[Stored dataset items]
[Start of Attachment]

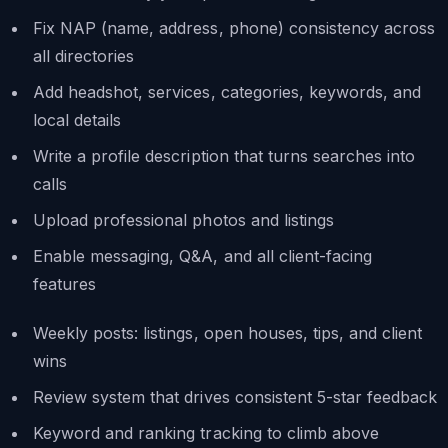
Fix NAP (name, address, phone) consistency across
all directories
Add headshot, services, categories, keywords, and
local details
Write a profile description that turns searches into
calls
Upload professional photos and listings
Enable messaging, Q&A, and all client-facing
features
Weekly posts: listings, open houses, tips, and client
wins
Review system that drives consistent 5-star feedback
Keyword and ranking tracking to climb above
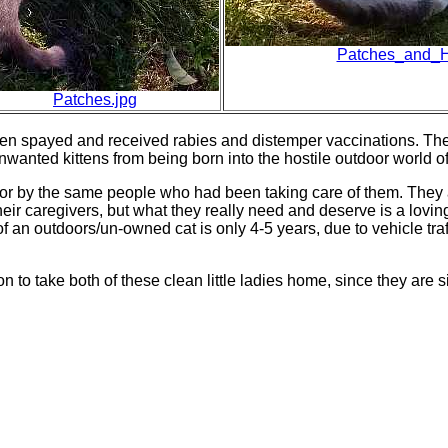
Patches_and_Ha
Patches.jpg
en spayed and received rabies and distemper vaccinations. They
wanted kittens from being born into the hostile outdoor world of 
d for by the same people who had been taking care of them. They 
their caregivers, but what they really need and deserve is a lov
f an outdoors/un-owned cat is only 4-5 years, due to vehicle traf
son to take both of these clean little ladies home, since they are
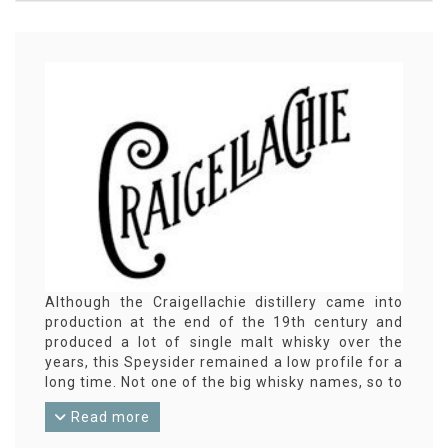
Although the Craigellachie distillery came into
production at the end of the 19th century and
produced a lot of single malt whisky over the
years, this Speysider remained a low profile for a
long time. Not one of the big whisky names, so to
speak. It wasn't until 2004 that Craigellachie
Read more
launched its first distillery bottling. Of course,
independent bottlings were released earlier.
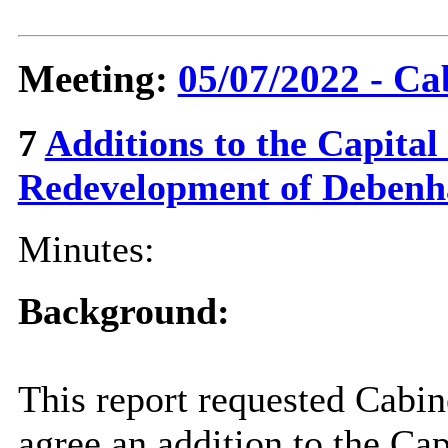
Meeting:
05/07/2022 - Ca
7
Additions to the Capita
Redevelopment of Deben
Minutes:
Background:
This report requested Cabi
agree an addition to the Ca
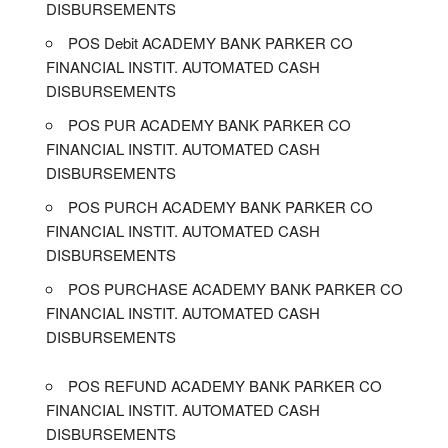
DISBURSEMENTS
POS Debit ACADEMY BANK PARKER CO
FINANCIAL INSTIT. AUTOMATED CASH
DISBURSEMENTS
POS PUR ACADEMY BANK PARKER CO
FINANCIAL INSTIT. AUTOMATED CASH
DISBURSEMENTS
POS PURCH ACADEMY BANK PARKER CO
FINANCIAL INSTIT. AUTOMATED CASH
DISBURSEMENTS
POS PURCHASE ACADEMY BANK PARKER CO
FINANCIAL INSTIT. AUTOMATED CASH
DISBURSEMENTS
POS REFUND ACADEMY BANK PARKER CO
FINANCIAL INSTIT. AUTOMATED CASH
DISBURSEMENTS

[End of Attachment]

Copy every record above exactly as written, but leave out the pictures.

Fix NAP (name, address, phone) consistency across
all directories
Add headshot, services, categories, keywords, and
local details
Write a profile description that turns searches into
calls
Upload professional photos and listings
Enable messaging, Q&A, and all client-facing
features
Weekly posts: listings, open houses, tips, and client
wins
Review system that drives consistent 5-star feedback
Keyword and ranking tracking to climb above
Patches_and_Ha
Patches.jpg
en spayed and received rabies and distemper vaccinations. They
wanted kittens from being born into the hostile outdoor world of 
d for by the same people who had been taking care of them. They 
their caregivers, but what they really need and deserve is a lov
f an outdoors/un-owned cat is only 4-5 years, due to vehicle traf
son to take both of these clean little ladies home, since they are
Although the Craigellachie distillery came into
production at the end of the 19th century and
produced a lot of single malt whisky over the
years, this Speysider remained a low profile for a
long time. Not one of the big whisky names, so to
speak. It wasn't until 2004 that Craigellachie
Read more
launched its first distillery bottling. Of course,
independent bottlings were released earlier.
Meeting:
05/07/2022 - Ca
7
Additions to the Capita
Redevelopment of Deben
Minutes:
Background:
This report requested Cabi
agree an addition to the Ca
DISBURSEMENTS
POS Debit ACADEMY BANK PARKER CO
FINANCIAL INSTIT. AUTOMATED CASH
DISBURSEMENTS
POS PUR ACADEMY BANK PARKER CO
FINANCIAL INSTIT. AUTOMATED CASH
DISBURSEMENTS
POS PURCH ACADEMY BANK PARKER CO
FINANCIAL INSTIT. AUTOMATED CASH
DISBURSEMENTS
POS PURCHASE ACADEMY BANK PARKER CO
FINANCIAL INSTIT. AUTOMATED CASH
DISBURSEMENTS
POS REFUND ACADEMY BANK PARKER CO
FINANCIAL INSTIT. AUTOMATED CASH
DISBURSEMENTS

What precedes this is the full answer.